On retrouve ici le thème du ronin fauché (Tsuyoshi Kusanagi) à qui il ne reste que l'honneur de sa classe, et dans le cas présent, une fille unique, la jolie Okinu (Kaya Kiyohara). Un cadre qui n'est pas sans rappeler le Hara-Kiri de Kobayashi ou plus récemment, la trilogie de Yamada.
J'ai aimé :
- l'intrigue qui se met doucement en place, levant peu à peu le mystère entourant la déchéance de ce samouraï ;
- la prestation des acteurs, Kusanagi et Jun Kunimura (toujours impeccable dans ses rôles) en tête. Kiyohara s'en sort bien aussi et ne tombe pas dans le piège du mélo ;
- l'éthique samouraï bien mise en avant, juste à point en termes de manichéisme. Le parallèle avec les stratégies au jeu de go.
J'ai moins aimé :
- la photographie, constamment surexposée (une manière de gommer la CGI ?), jouant sur les effets de focale et abusant d'effets artificiels (les flashbacks sont particulièrement ratés).

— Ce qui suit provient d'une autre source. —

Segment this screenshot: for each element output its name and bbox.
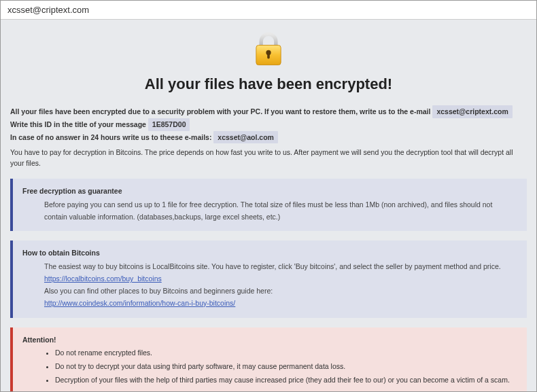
bitcoins-line1: The easiest way to buy bitcoins is Local… [44,261,517,273]
email-badge-1: xcsset@criptext.com [432,105,512,118]
lock-icon [249,29,288,69]
lock-icon-wrap [10,25,527,73]
bitcoins-link2[interactable]: http://www.coindesk.com/information/how-… [44,299,235,307]
list-item: Do not rename encrypted files. [55,347,517,359]
guarantee-title: Free decryption as guarantee [22,185,517,198]
id-badge: 1E857D00 [148,118,190,131]
main-heading: All your files have been encrypted! [10,75,527,93]
pay-line: You have to pay for decryption in Bitcoi… [10,147,527,169]
attention-title: Attention! [22,334,517,346]
bitcoins-section: How to obtain Bitcoins The easiest way t… [10,240,527,317]
email-badge-2: xcsset@aol.com [213,131,278,144]
intro-line1: All your files have been encrypted due t… [10,107,432,115]
bitcoins-body: The easiest way to buy bitcoins is Local… [22,261,517,309]
list-item: Decryption of your files with the help o… [55,374,517,387]
content-area: All your files have been encrypted! All … [1,20,536,391]
intro-block: All your files have been encrypted due t… [10,105,527,169]
bitcoins-line2: Also you can find other places to buy Bi… [44,285,517,298]
intro-line3: In case of no answer in 24 hours write u… [10,133,213,141]
bitcoins-link1[interactable]: https://localbitcoins.com/buy_bitcoins [44,274,162,283]
guarantee-section: Free decryption as guarantee Before payi… [10,179,527,232]
bitcoins-title: How to obtain Bitcoins [22,247,517,260]
attention-list: Do not rename encrypted files. Do not tr… [22,347,517,387]
guarantee-body: Before paying you can send us up to 1 fi… [22,199,517,224]
attention-section: Attention! Do not rename encrypted files… [10,327,527,391]
list-item: Do not try to decrypt your data using th… [55,361,517,373]
window-titlebar: xcsset@criptext.com [1,1,536,20]
intro-line2: Write this ID in the title of your messa… [10,120,148,128]
svg-rect-2 [267,52,270,58]
window-title: xcsset@criptext.com [7,5,89,15]
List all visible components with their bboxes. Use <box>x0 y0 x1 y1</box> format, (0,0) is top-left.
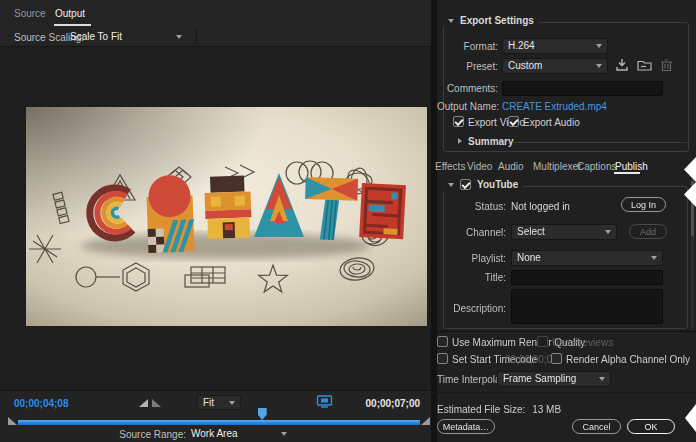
use-previews-label: Use Previews <box>552 337 613 349</box>
export-settings-dialog: Source Output Source Scaling: Scale To F… <box>0 0 696 442</box>
import-preset-button[interactable] <box>637 58 652 72</box>
status-value: Not logged in <box>511 201 570 213</box>
tab-video[interactable]: Video <box>467 161 492 172</box>
topbar-separator <box>196 29 197 45</box>
metadata-button[interactable]: Metadata… <box>437 419 495 434</box>
export-video-checkbox[interactable] <box>453 116 464 127</box>
channel-select[interactable]: Select <box>511 224 617 240</box>
source-range-select[interactable]: Work Area <box>191 428 287 439</box>
output-name-link[interactable]: CREATE Extruded.mp4 <box>502 101 607 113</box>
use-previews-checkbox <box>537 336 548 347</box>
set-out-point-button[interactable] <box>152 399 161 407</box>
export-settings-title: Export Settings <box>460 15 534 26</box>
save-preset-icon <box>615 58 629 72</box>
youtube-checkbox[interactable] <box>460 179 471 190</box>
tab-multiplexer[interactable]: Multiplexer <box>533 161 581 172</box>
save-preset-button[interactable] <box>615 58 629 72</box>
summary-rule <box>512 142 687 143</box>
timeline-right-handle[interactable] <box>421 417 430 425</box>
format-value: H.264 <box>508 39 535 53</box>
tab-output-underline <box>54 24 91 26</box>
duration-display: 00;00;07;00 <box>366 398 420 410</box>
preview-artwork: CREATE <box>26 107 427 326</box>
start-timecode-value: 00;00;00;00 <box>505 354 558 366</box>
youtube-header[interactable]: YouTube <box>443 178 523 191</box>
timeline-left-handle[interactable] <box>8 417 17 425</box>
file-size-label: Estimated File Size: <box>437 404 525 415</box>
chevron-down-icon <box>448 19 454 23</box>
preset-select[interactable]: Custom <box>502 58 608 74</box>
zoom-level-select[interactable]: Fit <box>197 395 241 410</box>
summary-toggle[interactable]: Summary <box>468 136 514 148</box>
comments-label: Comments: <box>437 83 498 95</box>
chevron-down-icon <box>605 230 611 234</box>
max-render-quality-checkbox[interactable] <box>437 336 448 347</box>
export-settings-header[interactable]: Export Settings <box>443 14 539 27</box>
cancel-button[interactable]: Cancel <box>572 419 621 434</box>
playlist-label: Playlist: <box>437 253 506 265</box>
source-scaling-value: Scale To Fit <box>70 31 122 42</box>
chevron-down-icon <box>596 64 602 68</box>
chevron-down-icon <box>176 35 182 39</box>
summary-chevron-icon[interactable] <box>458 138 462 144</box>
preset-value: Custom <box>508 59 542 73</box>
tab-captions[interactable]: Captions <box>577 161 616 172</box>
options-divider <box>431 331 696 332</box>
format-select[interactable]: H.264 <box>502 38 608 54</box>
output-name-label: Output Name: <box>437 101 498 113</box>
file-size-value: 13 MB <box>532 404 561 415</box>
comments-input[interactable] <box>502 81 663 96</box>
source-range-value: Work Area <box>191 428 238 439</box>
preset-label: Preset: <box>437 61 498 73</box>
chevron-down-icon <box>281 432 287 436</box>
status-label: Status: <box>437 201 506 213</box>
description-label: Description: <box>437 303 506 315</box>
preview-image: CREATE <box>26 107 427 326</box>
description-textarea[interactable] <box>511 289 663 324</box>
render-alpha-checkbox[interactable] <box>551 353 562 364</box>
chevron-down-icon <box>448 183 454 187</box>
current-time-display[interactable]: 00;00;04;08 <box>14 398 68 410</box>
export-audio-label: Export Audio <box>523 117 580 129</box>
ok-button[interactable]: OK <box>627 419 675 434</box>
tab-publish-underline <box>614 172 640 174</box>
chevron-down-icon <box>599 377 605 381</box>
tab-publish[interactable]: Publish <box>615 161 648 172</box>
playlist-select[interactable]: None <box>511 250 663 266</box>
tab-source[interactable]: Source <box>14 8 46 20</box>
zoom-level-value: Fit <box>203 396 214 410</box>
format-label: Format: <box>437 41 498 53</box>
delete-preset-button[interactable] <box>660 58 673 72</box>
channel-value: Select <box>517 225 545 239</box>
log-in-button[interactable]: Log In <box>621 197 666 212</box>
title-input[interactable] <box>511 270 663 285</box>
folder-icon <box>637 58 652 72</box>
source-scaling-select[interactable]: Scale To Fit <box>70 31 182 42</box>
set-start-timecode-checkbox[interactable] <box>437 353 448 364</box>
set-in-point-button[interactable] <box>139 399 148 407</box>
timeline-scrubber[interactable] <box>18 420 420 425</box>
source-range-label: Source Range: <box>118 429 186 441</box>
tab-audio[interactable]: Audio <box>498 161 524 172</box>
chevron-down-icon <box>596 44 602 48</box>
monitor-icon <box>316 394 333 409</box>
channel-label: Channel: <box>437 227 506 239</box>
tab-effects[interactable]: Effects <box>435 161 465 172</box>
footer-divider <box>431 392 696 393</box>
estimated-file-size: Estimated File Size: 13 MB <box>437 404 561 416</box>
tab-output[interactable]: Output <box>55 8 85 20</box>
add-button[interactable]: Add <box>629 224 667 239</box>
youtube-label: YouTube <box>477 179 518 190</box>
time-interpolation-select[interactable]: Frame Sampling <box>497 371 611 387</box>
trash-icon <box>660 58 673 72</box>
chevron-down-icon <box>229 401 235 405</box>
time-interpolation-value: Frame Sampling <box>503 372 576 386</box>
render-alpha-label: Render Alpha Channel Only <box>566 354 690 366</box>
export-audio-checkbox[interactable] <box>508 116 519 127</box>
playlist-value: None <box>517 251 541 265</box>
chevron-down-icon <box>651 256 657 260</box>
aspect-preview-button[interactable] <box>316 394 333 409</box>
title-label: Title: <box>437 272 506 284</box>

- le happy ending, qui va à l'encontre des principes exposés plus haut concernant la droiture du samouraï. Le mariage de sa fille avec l'homme qui a porté une grave accusation contre lui n'était pas obligatoire. Mais ça aurait pu être pire, le ton mélodramatique n'est distillé que par petites touches légères. Un compromis peut-être nécessaire pour en faire un film moins de genre, mais plus grand public.